Да, та самая леди из Роанока. Я по-прежнему ее не видел, но узнал голос и рванул к машине. На самом деле дорога не кончилась, просто свернула в сторону, и она припарковалась как раз в том месте, где грунтовая дорога сходилась с насыпной. Я подскочил к двери машины — не знаю уж, что это была за машина, может, «блейзер» с четырехколесным приводом, потому что я помню, там был переключатель на четырехколесный привод — но дверь оказалась заперта. В общем, она кричит, чтобы я скорей садился, а я кричу, что никак не открою, но потом наконец дверь открылась, и я забрался внутрь. Она тут же подала назад и развернула машину так резко, что я, не успев закрыть дверь, едва не вывалился. А затем так резко рванула вперед, разбрасывая колесами гравий, что дверь закрылась сама.
— Ремень пристегни, — сказала она мне.
— Ты за мной следила? — спросил я.
— Нет, я просто устроила здесь пикник. И, черт побери, пристегни наконец ремень!
Я пристегнул и обернулся назад. У поворота на насыпную дорогу подрагивали пять или шесть пар огоньков — мы оторвались всего на милю.
— Мы искали это место много лет, — сказала она. — Думали, они обосновались в округе Рокингем. Выходит, мы здорово ошибались.
— А где мы сейчас?
— Округ Аламанс.
И тут я словно сорвался:
— Черт бы все побрал! Я убил там своего отца!
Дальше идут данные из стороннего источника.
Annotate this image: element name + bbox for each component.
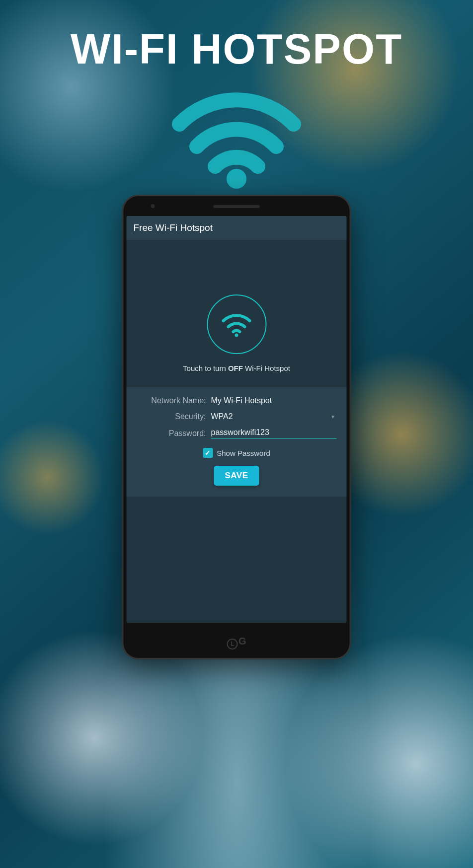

— Мик, ты только не злись на меня, только не заводись. Извини. Успокойся. — Наверно, она больше ни о чем и думать не могла: лишь бы я не разозлился и не убил ее ненароком, но мне трудно ее осуждать, потому что справиться с собой в тот раз мне едва оказалось по силам. Если б я не сдержался, я бы ее точно прикончил. Еще и ладонь начала болеть — из-за того, что я схватился за раскаленную дверную ручку, — и болело все сильнее и сильнее.
Машину она вела быстрее, чем в свете фар возникала дорога. Иногда мы вдруг вылетали на поворот так быстро, что ей приходилось ударять по тормозам, — мы скользили, и я каждый раз думал, что вот сейчас-то нам точно конец. Однако она всякий раз возвращала машину на дорогу, и мы неслись дальше.
У меня уже просто сил не осталось переживать. Я сидел с закрытыми глазами, стараясь успокоиться, но потом вдруг вспомнил отца, лежащего в крови и блевотине, — хотя я его и невзлюбил сразу, но это все равно был мой отец. И того типа вспомнил, что сгорел в моей комнате, — тогда меня это совсем не трогало, но сидя в машине, я снова испугался, разозлился и возненавидел себя пуще прежнего. Я едва сдерживался, но не мог выпустить эти искры, и мне очень хотелось умереть. Затем я вдруг понял, что эта банда, которая за нами гналась, уже близко, и теперь я их чувствую. Вернее, нет, дело не в том, что нас догоняли: просто они были так злы, что «искры» с них сыпались как никогда раньше. Ну я и решил: раз они так близко, значит, я могу разрядиться. Взял и метнул в них весь свой заряд. Не знаю уж, попал я там в кого или нет. Я даже не знаю, может ли моя биоэлектрическая система действовать на таком расстоянии. Однако я, по крайней мере, сбросил все свои «искры», ничуть не повредив эту леди, что вела машину.
Вскоре мы выехали на асфальт, и я только тут понял, что настоящей бешеной езды мне видеть еще не приходилось: все, что я видел раньше, это цветочки. Она жала на газ, смотрела на поворот дороги впереди и тут же выключала свет, не доехав даже до половины изгиба дороги — рехнуться можно, но смысл тут, конечно, был. Они следовали за светом наших фар, и когда мы их выключали, на какое-то время пропадали из вида. Кроме того, не зная, что впереди поворот, они могли слететь с дороги или, по крайней мере, замедлить ход. Мы, понятное дело, тоже могли гробануться, но эта леди явно знала, что делает.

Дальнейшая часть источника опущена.